» TASK:
Below are records to be repeated exactly. Leave their pictures behind.

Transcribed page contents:

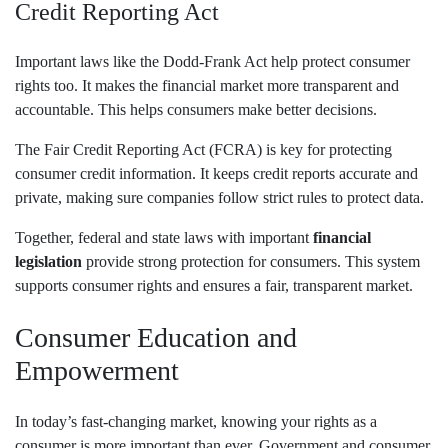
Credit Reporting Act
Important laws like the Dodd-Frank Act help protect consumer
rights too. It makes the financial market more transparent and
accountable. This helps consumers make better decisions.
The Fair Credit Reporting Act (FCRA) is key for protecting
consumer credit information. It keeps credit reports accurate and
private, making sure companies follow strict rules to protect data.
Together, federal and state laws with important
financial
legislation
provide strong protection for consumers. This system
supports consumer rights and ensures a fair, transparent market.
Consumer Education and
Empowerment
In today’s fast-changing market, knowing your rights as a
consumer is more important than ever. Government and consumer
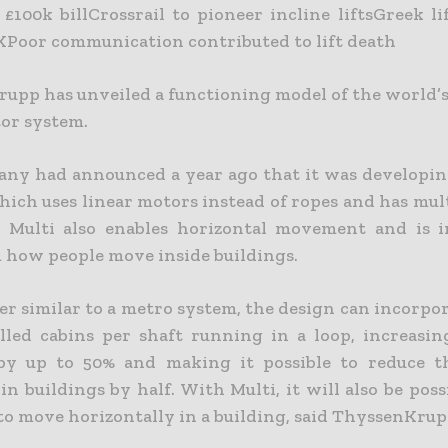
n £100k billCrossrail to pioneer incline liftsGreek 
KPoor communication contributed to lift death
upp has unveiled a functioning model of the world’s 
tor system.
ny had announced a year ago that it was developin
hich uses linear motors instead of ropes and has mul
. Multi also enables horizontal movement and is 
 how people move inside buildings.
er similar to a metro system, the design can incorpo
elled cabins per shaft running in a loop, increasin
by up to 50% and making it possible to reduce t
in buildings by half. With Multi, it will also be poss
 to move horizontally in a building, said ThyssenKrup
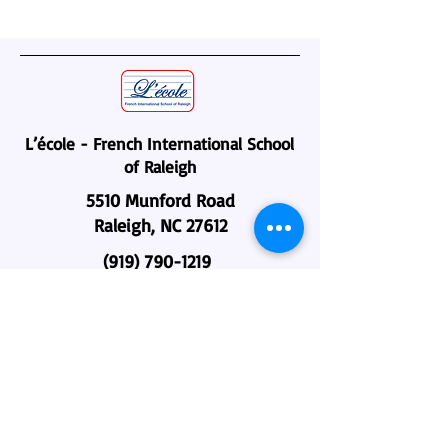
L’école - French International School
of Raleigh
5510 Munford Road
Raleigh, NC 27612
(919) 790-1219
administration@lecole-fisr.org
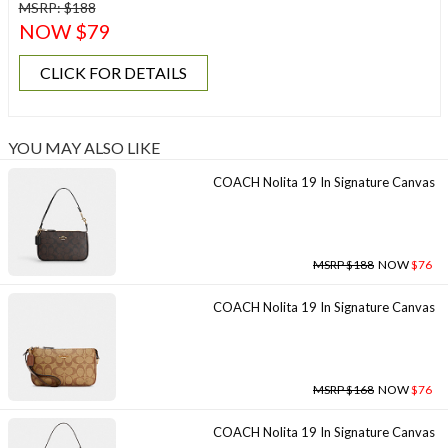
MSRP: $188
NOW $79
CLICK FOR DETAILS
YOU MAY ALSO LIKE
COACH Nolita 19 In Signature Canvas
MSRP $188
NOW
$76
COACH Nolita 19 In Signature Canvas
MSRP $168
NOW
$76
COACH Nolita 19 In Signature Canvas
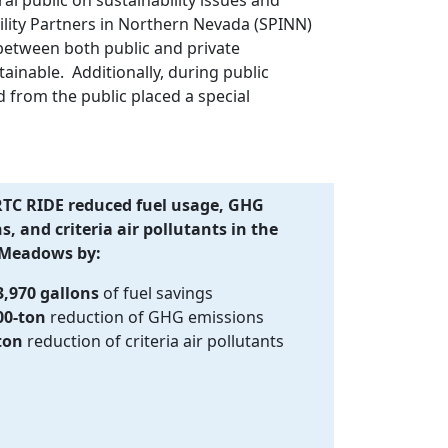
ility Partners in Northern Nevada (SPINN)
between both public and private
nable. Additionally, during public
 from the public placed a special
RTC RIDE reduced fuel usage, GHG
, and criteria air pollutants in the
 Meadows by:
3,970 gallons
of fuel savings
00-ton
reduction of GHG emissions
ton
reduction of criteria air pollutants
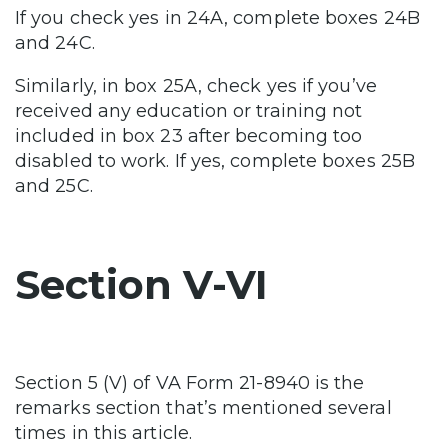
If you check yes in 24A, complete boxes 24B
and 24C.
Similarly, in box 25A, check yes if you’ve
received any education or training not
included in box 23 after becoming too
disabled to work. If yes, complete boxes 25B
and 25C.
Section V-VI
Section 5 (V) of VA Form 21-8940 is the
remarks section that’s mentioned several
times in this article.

» TASK SOLUTION:
Credit Reporting Act
Important laws like the Dodd-Frank Act help protect consumer
rights too. It makes the financial market more transparent and
accountable. This helps consumers make better decisions.
The Fair Credit Reporting Act (FCRA) is key for protecting
consumer credit information. It keeps credit reports accurate and
private, making sure companies follow strict rules to protect data.
Together, federal and state laws with important
financial
legislation
provide strong protection for consumers. This system
supports consumer rights and ensures a fair, transparent market.
Consumer Education and
Empowerment
In today’s fast-changing market, knowing your rights as a
consumer is more important than ever. Government and consumer
n £100k billCrossrail to pioneer incline liftsGreek 
KPoor communication contributed to lift death
upp has unveiled a functioning model of the world’s 
tor system.
ny had announced a year ago that it was developin
hich uses linear motors instead of ropes and has mul
. Multi also enables horizontal movement and is 
 how people move inside buildings.
er similar to a metro system, the design can incorpo
elled cabins per shaft running in a loop, increasin
by up to 50% and making it possible to reduce t
in buildings by half. With Multi, it will also be poss
 to move horizontally in a building, said ThyssenKrup
L’école - French International School
of Raleigh
5510 Munford Road
Raleigh, NC 27612
(919) 790-1219
administration@lecole-fisr.org
MSRP: $188
NOW $79
CLICK FOR DETAILS
YOU MAY ALSO LIKE
COACH Nolita 19 In Signature Canvas
MSRP $188
NOW
$76
COACH Nolita 19 In Signature Canvas
MSRP $168
NOW
$76
COACH Nolita 19 In Signature Canvas
ility Partners in Northern Nevada (SPINN)
between both public and private
nable. Additionally, during public
 from the public placed a special
RTC RIDE reduced fuel usage, GHG
, and criteria air pollutants in the
 Meadows by:
3,970 gallons
of fuel savings
00-ton
reduction of GHG emissions
ton
reduction of criteria air pollutants
If you check yes in 24A, complete boxes 24B
and 24C.
Similarly, in box 25A, check yes if you’ve
received any education or training not
included in box 23 after becoming too
disabled to work. If yes, complete boxes 25B
and 25C.
Section V-VI
Section 5 (V) of VA Form 21-8940 is the
remarks section that’s mentioned several
times in this article.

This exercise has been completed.